Bonus points to the chick in the Ohio State University jacket that literally shoved the fuckers sideways to help them move on.

(I highly suggest reading the comments below... Levi has a real good one.)

Outland Reopens... Again

The Outland is reopening for the third time since I started going back in 1999. Check out this article in Columbus Alive.

The Outland is a wonderful goth bar with dancing, torture and a rum and coke that will kill cancer. It's open until 4:00am and offers some of the best people watching in town. Though the best part is that you can dance as poorly as I do and no one gives a shit. I love that place.
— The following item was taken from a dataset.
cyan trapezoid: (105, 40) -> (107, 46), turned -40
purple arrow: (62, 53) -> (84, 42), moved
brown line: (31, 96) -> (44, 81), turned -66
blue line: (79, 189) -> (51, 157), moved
One of my favorite Outland stories involves my brother Steve and Johnny Two-Sack. It was in 2001 and Steve and I spent the afternoon in Athens, OH watching Toledo beat OU in football. We drove back to Columbus and partied at Shorty's house for a few hours. While drinking, we told my brother a bit about the Outland and how great it was. He said, "Detroit, baby. Let's go."

So John drove us over close to the club and we all got out of the car. Steve was wearing a trench coat and a Toledo Rockets jersey and a t-shirt underneath. I took a look at his sports apparel and said, "You can't wear that shirt in there."

Steve looked at me and removed his jacket. Then he took off his jersey. And his tee-shirt. Bare chested, he put his trench coat back on.

John perked up at this point. "Steve, I can't let you go in like that." And John took off his leather jacket, removed his shirts and then put his jacket back on. "OK, now we can go in."

On the inside, we drank and I stood off to the side and watched as John and my brother danced with the goths and the punks. I bumped into a guy from work. We chatted a bit and he pointed out my brother on the dance floor. "Look at that guy." I said, "That's my brother." Friend said, "Is he a regular?"

I hope to see you there tomorrow. I'll be the one with a rum and diet, dancing like a fool. Dancing like a regular. Hopefully I will have a shirt on.

I am from Columbus

Don’t do it. You always do. I did too, but as of today, I am quitting.

Columbus is a big boy now. Bigger and better than Cleveland or Cincinnati (no offense.) Our pro teams might suck and we all might be a little over the top for Ohio State, but Columbus has a lot of character and we’ve made a name for ourselves as a growing technology Mecca. We’ve got awesome restaurants, an interesting art community, fantastic museums and CD 101, one of the best radio stations in the country.

So why is it that most of you (including me) feel like you have to say Ohio right after you say Columbus? No one says Los Angeles, California unless they are the governor of said state or New York, New York unless they are singing. Columbus is a city unto itself and needs no additional explanation. If you are from Springfield, you might want to tack on an OH afterward. If you are from Lancaster, you’ll get blank stares until you elaborate with the state. By my count, there are 18 other Columbuses in the United States and none of them even come close to being as profound as Columbus.

From this point on, Columbus is Columbus. If the person you are speaking with asks “which Columbus?” you should curtly reply with one of the following suggested phrases:

- Is there another Columbus?
- You are kidding, right?
- Don’t even say you think I’m talking about Columbus, New Jersey
- Christopher Columbus, jerky
- (stare at them until they walk away or if it is over the phone, let out an extended “Duuuuuuuuuuuuuuuuuuh,” until they hang up)

The only way this will work is if we all stand up and make our voices (or lack of voice) be heard (or not heard when choosing not to say Ohio.) Where are you from? Columbus!

I am from Columbus. And now, so are you.